Basic Out-of-Band Serialization

import pyfory
import numpy as np

fory = pyfory.Fory(xlang=False, ref=False, strict=False)

# Large numpy array
array = np.arange(10000, dtype=np.float64)

# Serialize with out-of-band buffers
buffer_objects = []
serialized_data = fory.serialize(array, buffer_callback=buffer_objects.append)

# Convert buffer objects to memoryview for zero-copy transmission
# For contiguous buffers (bytes, numpy arrays), this is zero-copy
# For non-contiguous data, a copy may be created to ensure contiguity
buffers = [obj.getbuffer() for obj in buffer_objects]

# Deserialize with out-of-band buffers (accepts memoryview, bytes, or Buffer)
deserialized_array = fory.deserialize(serialized_data, buffers=buffers)

assert np.array_equal(array, deserialized_array)

Out-of-Band with Pandas DataFrames

import pyfory
import pandas as pd
import numpy as np

fory = pyfory.Fory(xlang=False, ref=False, strict=False)

# Create a DataFrame with numeric columns
df = pd.DataFrame({
'a': np.arange(1000, dtype=np.float64),
'b': np.arange(1000, dtype=np.int64),
'c': ['text'] * 1000
})

# Serialize with out-of-band buffers
buffer_objects = []
serialized_data = fory.serialize(df, buffer_callback=buffer_objects.append)
buffers = [obj.getbuffer() for obj in buffer_objects]

# Deserialize
deserialized_df = fory.deserialize(serialized_data, buffers=buffers)

assert df.equals(deserialized_df)

Selective Out-of-Band Serialization

Control which buffers go out-of-band by providing a callback that returns True to keep data in-band or False to send it out-of-band:

import pyfory
import numpy as np

fory = pyfory.Fory(xlang=False, ref=True, strict=False)

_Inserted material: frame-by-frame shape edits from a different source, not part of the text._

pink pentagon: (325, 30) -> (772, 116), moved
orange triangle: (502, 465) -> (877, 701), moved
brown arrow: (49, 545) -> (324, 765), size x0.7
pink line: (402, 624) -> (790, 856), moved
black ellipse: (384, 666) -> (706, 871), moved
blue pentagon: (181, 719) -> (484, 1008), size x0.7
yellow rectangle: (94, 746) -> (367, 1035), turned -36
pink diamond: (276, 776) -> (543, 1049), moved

arr1 = np.arange(1000, dtype=np.float64)
arr2 = np.arange(2000, dtype=np.float64)
data = [arr1, arr2]

buffer_objects = []
counter = 0

def selective_callback(buffer_object):
global counter
counter += 1
# Only send even-numbered buffers out-of-band
if counter % 2 == 0:
buffer_objects.append(buffer_object)
return False # Out-of-band
return True # In-band

serialized = fory.serialize(data, buffer_callback=selective_callback)
buffers = [obj.getbuffer() for obj in buffer_objects]
deserialized = fory.deserialize(serialized, buffers=buffers)

Pickle5 Compatibility

Fory's out-of-band serialization is fully compatible with pickle protocol 5:

import pyfory
import pickle

fory = pyfory.Fory(xlang=False, ref=False, strict=False)

# PickleBuffer objects are automatically supported
data = b"Large binary data"
pickle_buffer = pickle.PickleBuffer(data)

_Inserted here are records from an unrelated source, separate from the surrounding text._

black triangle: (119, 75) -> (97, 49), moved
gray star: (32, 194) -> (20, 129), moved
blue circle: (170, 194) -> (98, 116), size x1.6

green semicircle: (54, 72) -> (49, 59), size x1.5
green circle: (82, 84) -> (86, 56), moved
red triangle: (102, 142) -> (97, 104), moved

# Serialize with buffer callback for out-of-band handling
buffer_objects = []
serialized = fory.serialize(pickle_buffer, buffer_callback=buffer_objects.append)
buffers = [obj.getbuffer() for obj in buffer_objects]

# Deserialize with buffers
deserialized = fory.deserialize(serialized, buffers=buffers)
assert bytes(deserialized.raw()) == data

Writing Buffers to Different Streams

The BufferObject.write_to() method accepts any writable stream object:

import pyfory
import numpy as np
import io

fory = pyfory.Fory(xlang=False, ref=False, strict=False)

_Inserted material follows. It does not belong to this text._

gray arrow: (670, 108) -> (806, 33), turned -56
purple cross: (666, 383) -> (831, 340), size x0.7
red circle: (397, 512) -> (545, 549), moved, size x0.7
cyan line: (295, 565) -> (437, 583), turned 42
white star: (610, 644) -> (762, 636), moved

array = np.arange(1000, dtype=np.float64)

# Collect out-of-band buffers
buffer_objects = []
serialized = fory.serialize(array, buffer_callback=buffer_objects.append)

# Write to different stream types
for buffer_obj in buffer_objects:
# Write to BytesIO (in-memory stream)
bytes_stream = io.BytesIO()
buffer_obj.write_to(bytes_stream)

# Write to file
with open('/tmp/buffer_data.bin', 'wb') as f:
buffer_obj.write_to(f)

# Get zero-copy memoryview (for contiguous buffers)
mv = buffer_obj.getbuffer()
assert isinstance(mv, memoryview)

Note: For contiguous memory buffers (like bytes, numpy arrays), getbuffer() returns a zero-copy memoryview. For non-contiguous data, a copy may be created to ensure contiguity.